Segment Start: INFORMATION SUPPLIED

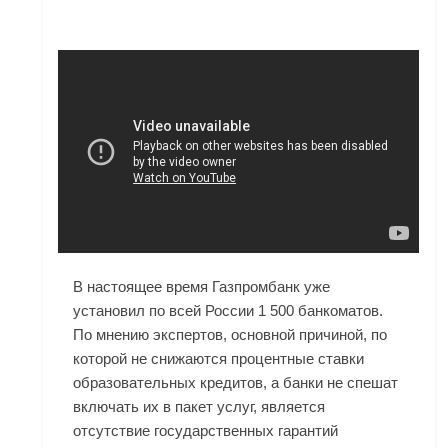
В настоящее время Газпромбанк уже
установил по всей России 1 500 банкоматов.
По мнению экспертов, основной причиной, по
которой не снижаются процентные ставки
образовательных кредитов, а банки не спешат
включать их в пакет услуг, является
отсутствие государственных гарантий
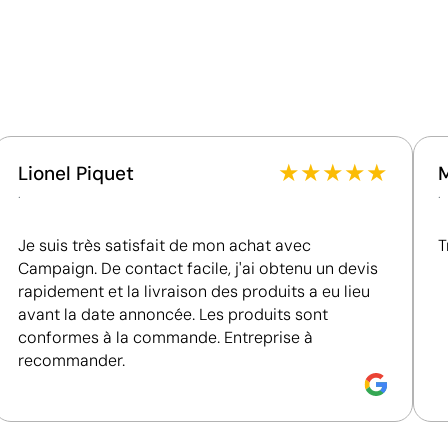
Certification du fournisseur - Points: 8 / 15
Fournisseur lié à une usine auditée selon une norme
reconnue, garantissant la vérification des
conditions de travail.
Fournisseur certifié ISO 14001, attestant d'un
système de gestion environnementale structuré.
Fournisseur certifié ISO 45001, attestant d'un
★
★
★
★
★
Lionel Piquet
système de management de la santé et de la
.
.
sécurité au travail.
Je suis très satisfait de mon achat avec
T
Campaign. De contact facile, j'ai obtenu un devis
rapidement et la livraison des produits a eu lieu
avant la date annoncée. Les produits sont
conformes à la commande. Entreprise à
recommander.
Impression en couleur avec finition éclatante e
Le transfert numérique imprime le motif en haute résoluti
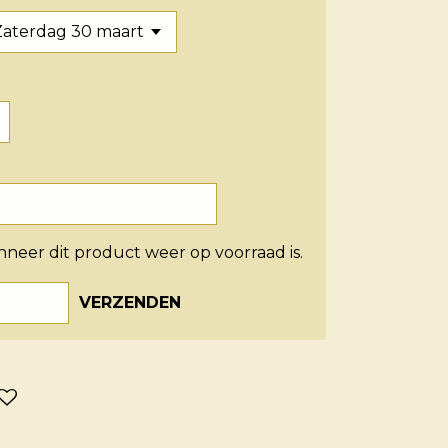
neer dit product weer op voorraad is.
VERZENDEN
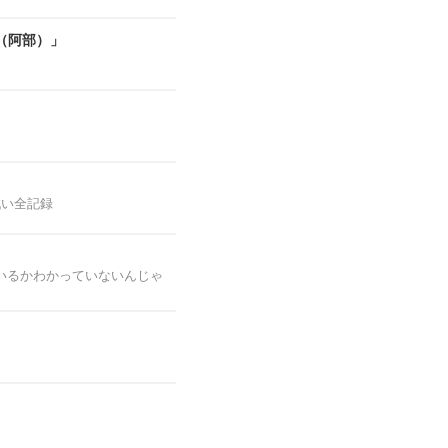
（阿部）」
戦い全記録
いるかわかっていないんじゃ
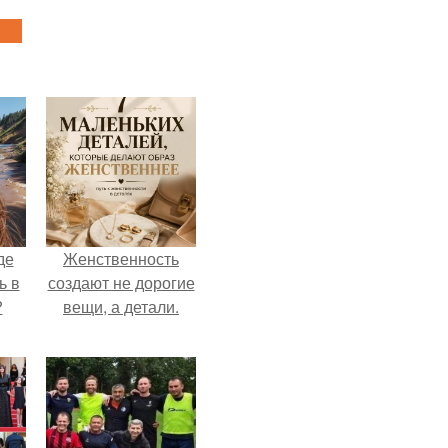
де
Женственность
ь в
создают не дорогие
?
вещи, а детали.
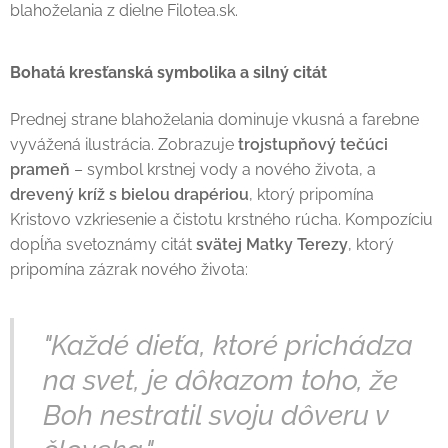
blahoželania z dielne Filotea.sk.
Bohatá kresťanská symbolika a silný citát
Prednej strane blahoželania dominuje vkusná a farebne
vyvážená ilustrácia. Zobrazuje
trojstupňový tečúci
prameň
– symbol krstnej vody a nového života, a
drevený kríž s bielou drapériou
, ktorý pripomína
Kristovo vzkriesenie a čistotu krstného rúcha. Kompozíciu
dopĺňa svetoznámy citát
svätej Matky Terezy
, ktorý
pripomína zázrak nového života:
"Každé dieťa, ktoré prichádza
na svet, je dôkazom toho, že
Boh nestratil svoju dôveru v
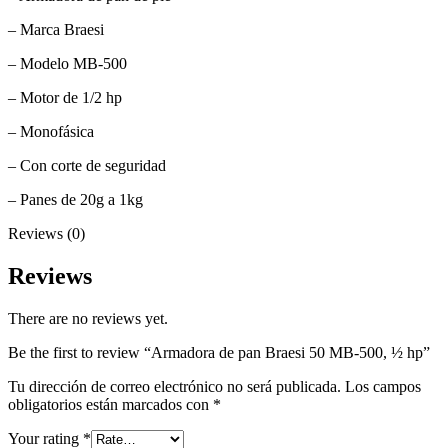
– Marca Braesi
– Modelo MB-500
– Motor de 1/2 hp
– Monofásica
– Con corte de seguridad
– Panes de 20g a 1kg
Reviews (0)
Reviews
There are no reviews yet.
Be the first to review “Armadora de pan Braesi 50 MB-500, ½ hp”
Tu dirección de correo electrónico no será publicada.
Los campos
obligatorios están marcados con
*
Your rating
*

Segment End: INFORMATION SUPPLIED

(THE PROBLEM)
Return every line from the entries above that includes the word "života".

(WRITTEN REPLY)
– symbol krstnej vody a nového života, a
pripomína zázrak nového života:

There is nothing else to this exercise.